La prima indicazione è già stata formulata nel bellissimo articolo di Dario di Vico sul Corriere della Sera del 4 maggio “Tanti urlatori ma è saltata ogni solidarietà”. Di fronte alla ” rete di rapporti che si sta smagliando e che nessuno sembra avere la forza e la pazienza di rammendare” l’articolista invita a fare “i sarti”, a dedicare tempo e parte del potere “per ascoltare, avanzare proposte sensate e soprattutto ricucire i legami che si sono allentati, le solidarietà che sono saltate. … per ricostruire quel rispetto reciproco che manca”.

Credo inoltre che sia compito soprattutto di noi psichiatri, psicologi e psicoterapeuti ma anche dei medici di medicina generale, assistenti sociali ed infermieri illustrare meglio anche le possibilità e l’articolazione del sostegno dei soggetti a rischio, che va dagli aiuti finanziari (di tante benemerite cooperative ed istituzioni) e sociali, al supporto affettivo, alla terapia farmacologica e psicologica fino, nei casi più gravi, al ricovero ospedaliero. Si tratta di prendersi cura dell’individuo, aiutarlo a sentirsi correttamente percepito ed accettato nella sua disperazione, a superare sentimenti di vergogna che lo isolano ed a sviluppare invece nuovi sentimenti e legami di appartenenza ad un gruppo e soprattutto assisterlo con rispetto nel suo tanto difficile quanto necessario tentativo di dare senso alla sua drammatica vicenda per poter riannodare il delicato filo della propria esistenza.

Il più efficace trattamento ed il più appassionato prendersi cura della persona finanziariamente e psicologicamente bisognosa devono tuttavia anch’essi far i conti con quella libera volontà di cui parlavo prima. Ognuno di noi ha come sua ultima possibilità di scelta quella della morte. Una scelta che proviene dalla nostra libertà e che, indipendentemente dalle nostre personali convinzioni professionali, etiche e religiose, va rispettata.

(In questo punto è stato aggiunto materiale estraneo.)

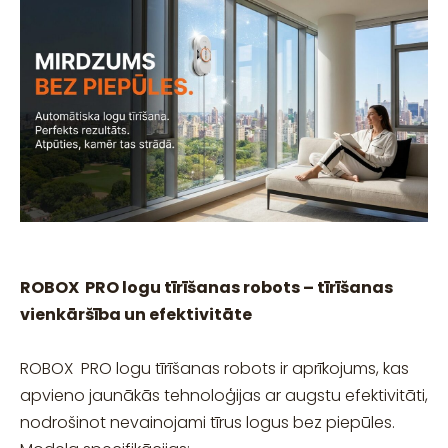
ROBOX PRO logu tīrīšanas robots – tīrīšanas
vienkāršība un efektivitāte
ROBOX PRO logu tīrīšanas robots ir aprīkojums, kas
apvieno jaunākās tehnoloģijas ar augstu efektivitāti,
nodrošinot nevainojami tīrus logus bez piepūles.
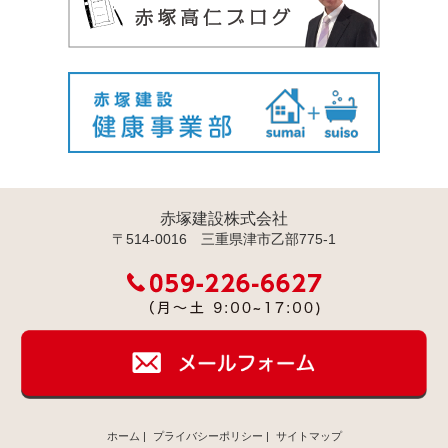
赤塚建設株式会社
〒514-0016 三重県津市乙部775-1
ホーム
|
プライバシーポリシー
|
サイトマップ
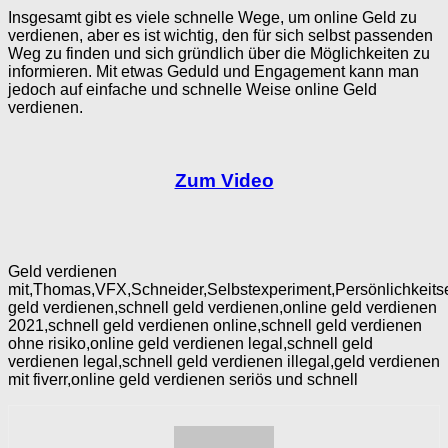
Insgesamt gibt es viele schnelle Wege, um online Geld zu
verdienen, aber es ist wichtig, den für sich selbst passenden
Weg zu finden und sich gründlich über die Möglichkeiten zu
informieren. Mit etwas Geduld und Engagement kann man
jedoch auf einfache und schnelle Weise online Geld
verdienen.
Zum Video
Geld verdienen
mit,Thomas,VFX,Schneider,Selbstexperiment,Persönlichkeits
geld verdienen,schnell geld verdienen,online geld verdienen
2021,schnell geld verdienen online,schnell geld verdienen
ohne risiko,online geld verdienen legal,schnell geld
verdienen legal,schnell geld verdienen illegal,geld verdienen
mit fiverr,online geld verdienen seriös und schnell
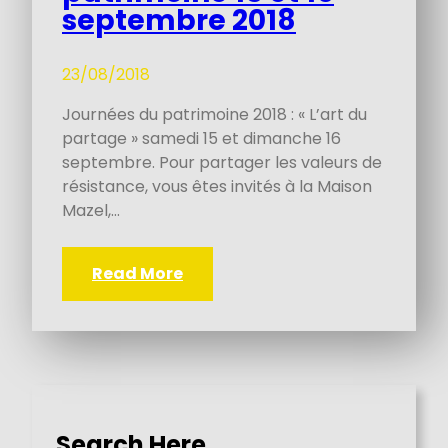
septembre 2018
23/08/2018
Journées du patrimoine 2018 : « L’art du
partage » samedi 15 et dimanche 16
septembre. Pour partager les valeurs de
résistance, vous êtes invités à la Maison
Mazel,…
Read More
Search Here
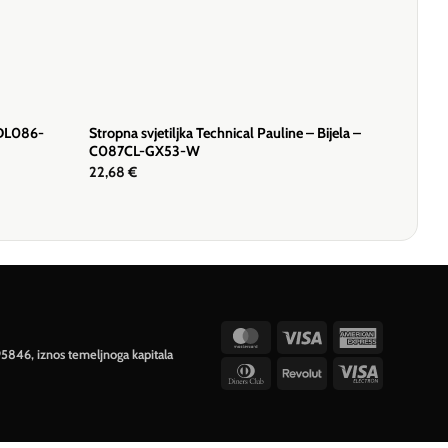
 DL086-
Stropna svjetiljka Technical Pauline – Bijela –
C087CL-GX53-W
22,68
€
MasterCard
Visa
American
95846, iznos temeljnoga kapitala
Express
Dinners
Revolut
Visa
Club
Electron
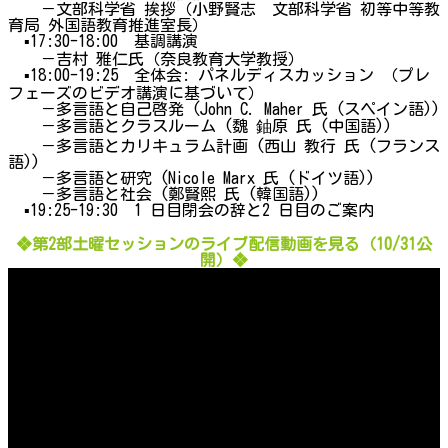
－文部科学省 挨拶（小野賢志 文部科学省 初等中等教
育局 外国語教育推進室長）
▪17:30-18:00 基調講演
－吉村 雅仁氏（奈良教育大学教授）
▪18:00-19:25 全体会: パネルディスカッション （プレ
フェーズのビデオ講演に基づいて）
－多言語と自己啓発 (John C. Maher 氏 (スペイン語))
－多言語とクラスルーム (魏 鈾原 氏 (中国語))
－多言語とカリキュラム計画 (西山 教行 氏 (フランス
語))
－多言語と研究 (Nicole Marx 氏 (ドイツ語))
－多言語と社会 (鄭賢熙 氏 (韓国語))
▪19:25-19:30 1 日目閉会の辞と2 日目のご案内
❖第2部土曜セッションのライブ配信動画を見る（10/31公
開）❖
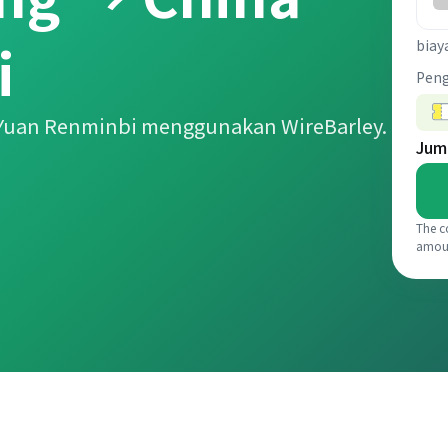
i
biay
Pen
 Yuan Renminbi menggunakan WireBarley.
Jum
The c
amou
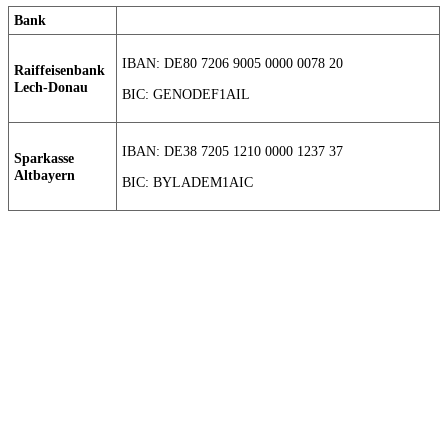
Bank
IBAN: DE80 7206 9005 0000 0078 20
Raiffeisenbank
Lech-Donau
BIC: GENODEF1AIL
IBAN: DE38 7205 1210 0000 1237 37
Sparkasse
Altbayern
BIC: BYLADEM1AIC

La speranza di ognuno di noi è però, credo, di non doversi mai trovare in un simile dilemma e, se vi dovessimo entrare, di aver la forza di chiedere aiuto per uscirne. La dignità, spesso invocata nei drammatici messaggi d’addio di alcuni suicidi, cela forse un inflessibile  sentimento di vergogna, che purtroppo rischia di isolare, opprimere ed annientare. La vergogna, che può  essere la forma di rispetto più elevato. (Goethe, Gli anni di pellegrinaggio di Wilhelm Meister), può però divenire anche un tiranno crudele che tutto in noi svaluta e disprezza (Wurmser, La maschera della vergogna).

È forse il nostro più difficile compito in questi drammatici momenti di crisi aiutare noi stessi ed il nostro vicino a superare l’insidioso muro della vergogna per aprirsi ad una concreta speranza di solidarietà.